Врачи сделали чудо, спасли актрису. Но на это ушло чуть ли не два года, потребовалось пятнадцать операций. Все равно, она была искалечена, остались шрамы. Карьера ее была кончена.
Я не хотела дочитывать книгу, не помню, чем кончился суд. Так как убийство не было доведено до конца, красивый сюжет оказался разрушен – смертный приговор и казнь отпадали. Загонщик был страшно разочарован. Винил дешевый нож, который согнулся от ударов о кости. Но категорически запретил своему адвокату использовать на суде аргумент «временное помешательство». Нет, он все спланировал разумно, действовал целеустремленно, в ясном уме и памяти. Слово «безумие» не должно даже упоминаться.

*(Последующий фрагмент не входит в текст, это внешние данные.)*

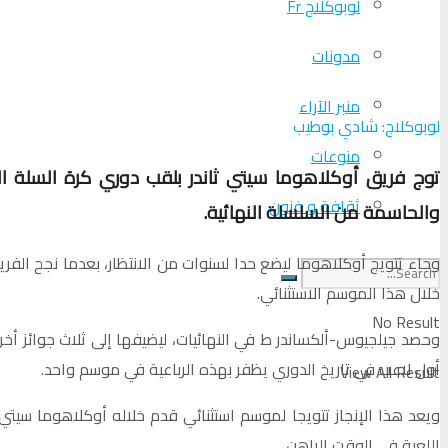
لوبوكلاج Fr
مدونات
منبر الآراء
لوبوكلاج: شادي بوطيب
منوعات
ثقافة و فنون
والحاسمة من السلسلة النهائية.
وجاء تتويج أوكلاهوما ليضع حدا لسنوات من الانتظار، بعدما نجح ال
خلال هذا الموسم الاستثنائي.
No Result
وحصد جيلجيوس-ألكساندر ط في النهائيات، ليضيفها إلى ثلاث جوائز 
أول لاعب في تاريخ الدوري يظفر بهذه الرباعية في موسم واحد.
View All Result
ويعد هذا الإنجاز تتويجا لموسم استثنائي قدم خلاله أوكلاهوما سيت
اللعبة في الوقت الراهن.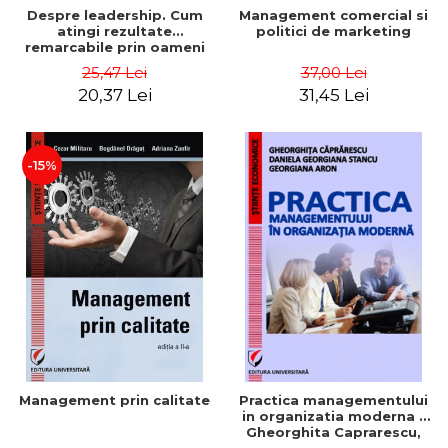
Despre leadership. Cum
Management comercial si
atingi rezultate
politici de marketing
remarcabile prin oameni
obisnuiti
25,47 Lei
37,00 Lei
20,37 Lei
31,45 Lei
-15%
Management prin calitate
Practica managementului
in organizatia moderna -
Gheorghita Caprarescu,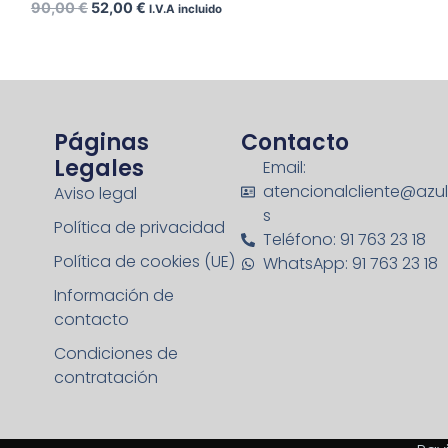
90,00
€
52,00
€
I.V.A incluido
Páginas
Contacto
Legales
Email:
atencionalcliente@azu
Aviso legal
s
Política de privacidad
Teléfono: 91 763 23 18
Política de cookies (UE)
WhatsApp: 91 763 23 18
Información de
contacto
Condiciones de
contratación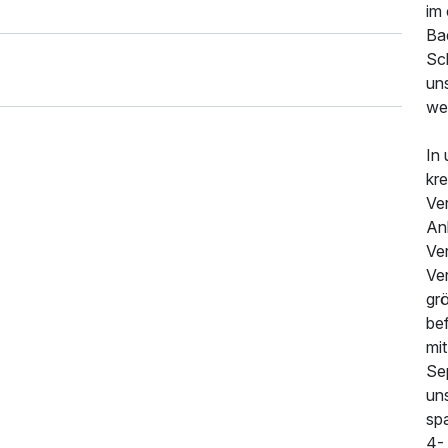
im 
Ba
Sc
uns
we
In
kre
Ve
Anb
Ve
Ver
gr
bef
mit
Se
un
sp
4-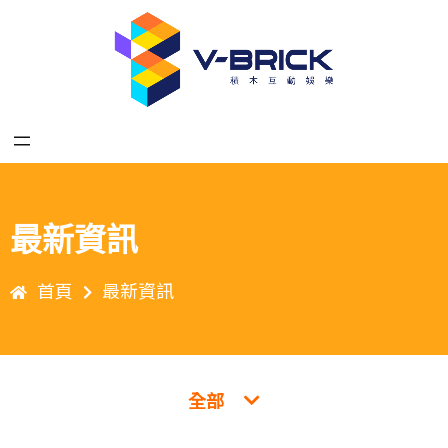
最新資訊
首頁
最新資訊
全部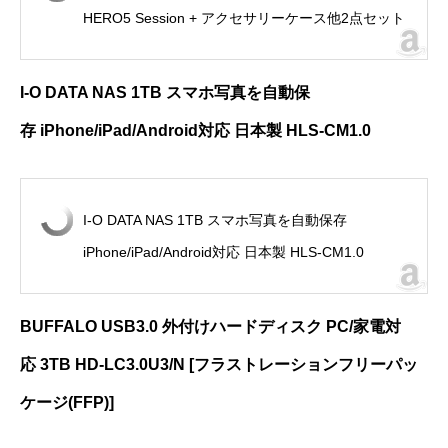
HERO5 Session + アクセサリーケース他2点セット
I-O DATA NAS 1TB
スマホ写真を自動保
存
iPhone/iPad/Android
対応 日本製
HLS-CM1.0
I-O DATA NAS 1TB スマホ写真を自動保存
iPhone/iPad/Android対応 日本製 HLS-CM1.0
BUFFALO USB3.0
外付けハードディスク
PC/
家電対
応
3TB HD-LC3.0U3/N [
フラストレーションフリーパッ
ケージ
(FFP)]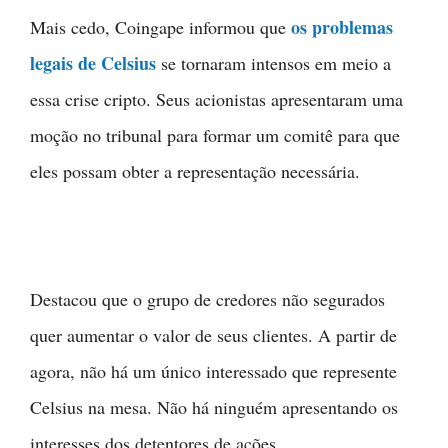
os problemas
Mais cedo, Coingape informou que
legais de Celsius
se tornaram intensos em meio a
essa crise cripto. Seus acionistas apresentaram uma
moção no tribunal para formar um comitê para que
eles possam obter a representação necessária.
Destacou que o grupo de credores não segurados
quer aumentar o valor de seus clientes. A partir de
agora, não há um único interessado que represente
Celsius na mesa. Não há ninguém apresentando os
interesses dos detentores de ações.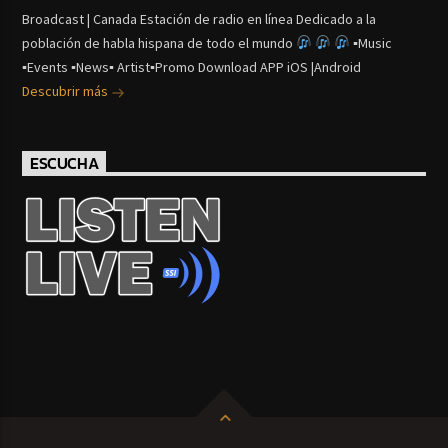
Broadcast | Canada Estación de radio en línea Dedicado a la
población de habla hispana de todo el mundo
▪Music
▪Events ▪News▪ Artist▪Promo Download APP iOS |Android
Descubrir más
ESCUCHA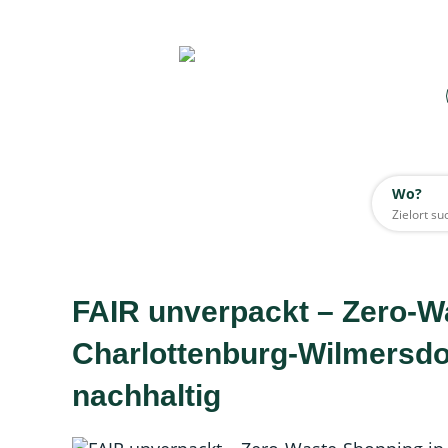
Wo?
Wo?
Alle
FAIR unverpackt – Zero-W
Daten werden geladen
Charlottenburg-Wilmersdorf
nachhaltig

Однако оказалось, что в свое время он был на учете у психиатров и подвергался лечению. В своей далекой Шотландии, в свои пятнадцать лет, загонщик был нормальным молодым человеком. Много читал, проявлял способности, поставил в школе спектакль. Единственное, что его тревожило: никак не мог одолеть тягу к мастурбации. В какой-то момент даже подумывал о том, чтобы подвергнуться кастрации. Ведь его учили, что мастурбация неизбежно ведет к помешательству. Этот столетний миф тогда еще свято исповедовался психиатрами во всем мире, вбивался людям в головы. Он решил обратиться за помощью к врачам. Врачи предложили молодому человеку лечь в клинику для лечения. Веря в науку и прогресс, мальчик согласился. Лечение состояло в том, что его начали подвергать электрошокам. Чуть не каждый день. В течение двух или трех месяцев. В перерывах погружали в коматозное состояние при помощи инсулина. Потом возвращали к жизни. Больничный журнал скрупулезно протоколировал хронику этих пыток. Каким образом молодый человек остался в живых? Сохранил способность двигаться, читать, вести конспекты прочитанного? Неясно. Так или иначе, выйдя из больницы, он продолжал жить, перебиваясь случайными работами, получал пособие по безработице. Проводил дни в библиотеке, прочитал гору книг об Америке, влюбился в эту страну и, когда приехал в нее, ухитрился даже записаться в американскую армию и прослужить несколько месяцев. (В конце был выгнан за строптивость и непослушание.)